故郷の実家のすぐ後ろに教会があり、幼稚園に入る前からその教会の「日曜学校」に通い、賛美歌を歌っていた。

私はクリスチャンではない。でも、イースターの際の色付き茹で卵や、クリスマスの時のプレゼントを貰うのが楽しみで、そのアリバイづくりのために、けなげにも一カ月の内最低一回程度、日曜日になると教会の塀をくぐって賛美歌を歌いに行ったのである。

「諸人こぞりて」、「主、我を愛す、主は強ければ」。

今でも、幼年時に歌い込んだ賛美歌の歌詞が、何らかの機会に口に出てくることがある。

中学三年生の時、一年間混声合唱団に入っていた。その夏、NHKラジオの関東甲信越の中学校の合唱コンクールでは二位に入賞した。

当時、創刊されたばかりの雑誌「週刊プレイボーイ」を廻し読みしていた私とニキビだらけの同胞は、おたまじゃくしの音符より、カモシカのような素敵な足をもった女子団員のポニーテールばかりを見ていた。

合唱団の指揮者は音楽教師であり、「ベートーベン」という綽名あだなのついた音楽極道であった。

プラタナスの葉に夏の強い日が照りつける夏休み、音楽教室で僕達は、同じ楽章を何時間もかけて繰り返し練習したことがあった。反復練習により苦手を克服する。

時間をかけることを惜しまなければ、一つの殻を打破することが出来、ある程度の進歩が得られる。そんな何気ない人生の知恵をベートーベンは教えてくれたような気がする。

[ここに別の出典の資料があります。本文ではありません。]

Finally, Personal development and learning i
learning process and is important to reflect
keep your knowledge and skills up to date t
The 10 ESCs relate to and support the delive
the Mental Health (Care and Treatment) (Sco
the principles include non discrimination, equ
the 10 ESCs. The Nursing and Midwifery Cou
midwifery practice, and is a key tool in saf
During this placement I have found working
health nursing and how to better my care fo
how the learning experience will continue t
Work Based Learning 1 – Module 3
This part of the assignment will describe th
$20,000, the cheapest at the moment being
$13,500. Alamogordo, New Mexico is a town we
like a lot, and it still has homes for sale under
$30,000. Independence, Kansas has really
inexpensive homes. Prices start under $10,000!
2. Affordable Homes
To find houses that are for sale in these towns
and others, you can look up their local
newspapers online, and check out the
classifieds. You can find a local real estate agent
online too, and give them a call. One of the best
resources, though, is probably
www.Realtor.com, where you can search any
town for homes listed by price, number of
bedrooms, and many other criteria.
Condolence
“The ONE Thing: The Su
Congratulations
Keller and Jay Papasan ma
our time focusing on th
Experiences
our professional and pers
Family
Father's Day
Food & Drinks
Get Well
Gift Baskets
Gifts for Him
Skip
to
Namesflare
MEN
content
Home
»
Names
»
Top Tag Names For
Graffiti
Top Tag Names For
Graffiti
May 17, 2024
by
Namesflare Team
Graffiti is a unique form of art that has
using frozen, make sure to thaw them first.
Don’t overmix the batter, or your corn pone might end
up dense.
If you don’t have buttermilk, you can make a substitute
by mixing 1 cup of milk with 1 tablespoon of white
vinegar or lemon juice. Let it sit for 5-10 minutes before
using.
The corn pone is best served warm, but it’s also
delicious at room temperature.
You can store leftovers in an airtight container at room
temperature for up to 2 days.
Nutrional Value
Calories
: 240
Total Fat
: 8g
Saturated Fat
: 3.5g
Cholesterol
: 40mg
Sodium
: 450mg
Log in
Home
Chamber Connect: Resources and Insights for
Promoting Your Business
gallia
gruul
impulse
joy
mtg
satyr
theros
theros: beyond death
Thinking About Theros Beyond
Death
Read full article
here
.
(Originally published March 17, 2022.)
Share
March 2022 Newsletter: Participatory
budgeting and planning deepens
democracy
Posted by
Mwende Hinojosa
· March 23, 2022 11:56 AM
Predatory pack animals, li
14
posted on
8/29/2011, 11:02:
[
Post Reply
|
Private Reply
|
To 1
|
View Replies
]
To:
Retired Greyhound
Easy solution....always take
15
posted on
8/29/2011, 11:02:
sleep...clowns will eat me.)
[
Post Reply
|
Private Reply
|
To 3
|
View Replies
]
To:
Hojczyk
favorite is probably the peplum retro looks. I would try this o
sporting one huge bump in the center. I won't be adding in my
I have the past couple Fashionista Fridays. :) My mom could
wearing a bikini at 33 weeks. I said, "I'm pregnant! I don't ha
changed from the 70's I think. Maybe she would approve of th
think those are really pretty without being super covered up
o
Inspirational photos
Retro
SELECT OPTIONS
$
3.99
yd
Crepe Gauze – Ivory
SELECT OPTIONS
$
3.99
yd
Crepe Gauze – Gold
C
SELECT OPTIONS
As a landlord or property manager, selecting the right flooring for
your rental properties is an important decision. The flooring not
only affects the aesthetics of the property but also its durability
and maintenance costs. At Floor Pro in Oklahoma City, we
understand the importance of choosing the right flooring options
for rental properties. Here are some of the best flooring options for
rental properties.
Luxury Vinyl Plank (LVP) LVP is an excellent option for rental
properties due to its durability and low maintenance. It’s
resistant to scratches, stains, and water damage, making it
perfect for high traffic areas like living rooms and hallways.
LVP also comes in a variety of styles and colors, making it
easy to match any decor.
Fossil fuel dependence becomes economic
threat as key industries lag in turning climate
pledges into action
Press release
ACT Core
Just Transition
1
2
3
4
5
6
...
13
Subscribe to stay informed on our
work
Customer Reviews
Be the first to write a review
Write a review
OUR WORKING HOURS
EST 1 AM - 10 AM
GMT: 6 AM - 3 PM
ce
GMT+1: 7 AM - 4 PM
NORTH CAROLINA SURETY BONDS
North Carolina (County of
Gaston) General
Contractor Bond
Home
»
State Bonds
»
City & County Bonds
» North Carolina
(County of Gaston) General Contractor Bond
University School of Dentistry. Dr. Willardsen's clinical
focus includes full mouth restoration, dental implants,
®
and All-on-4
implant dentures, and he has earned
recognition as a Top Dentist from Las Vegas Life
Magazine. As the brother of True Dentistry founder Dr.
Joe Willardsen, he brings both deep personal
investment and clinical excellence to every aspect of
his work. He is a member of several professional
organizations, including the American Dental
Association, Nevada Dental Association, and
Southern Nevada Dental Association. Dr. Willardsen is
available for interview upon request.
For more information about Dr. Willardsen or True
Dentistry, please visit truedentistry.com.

ベートーベンは、優勝を逃して無念の涙を流した僕達にと、コンクールに出品したテープをレコードにしてくれた。青春時代の貴重な記念品である。

「葡萄畑の葡萄棚の下で、葡萄の実を食べた。アーアアー」。

その合唱を聞く度に、合唱団活動を少し冷めた目で見つめ、一生懸命練習に打ち込むことのできなかった我が悪たれ時代を恨めしくも、かつ、情けなく思い出すのである。

高校時代は、グループサウンズが全盛時代であった。高校時代の音楽の先生はちょっとはずれた先生で、音楽の授業でほんのちょっと歌を合唱した後は、すぐにクラシックのレコードをかけてくれ、学生に睡眠時間を与えてくれた。

それは学生にとって至福の時間でもあった。

「先生の志の高さに対し生徒は私淑する」。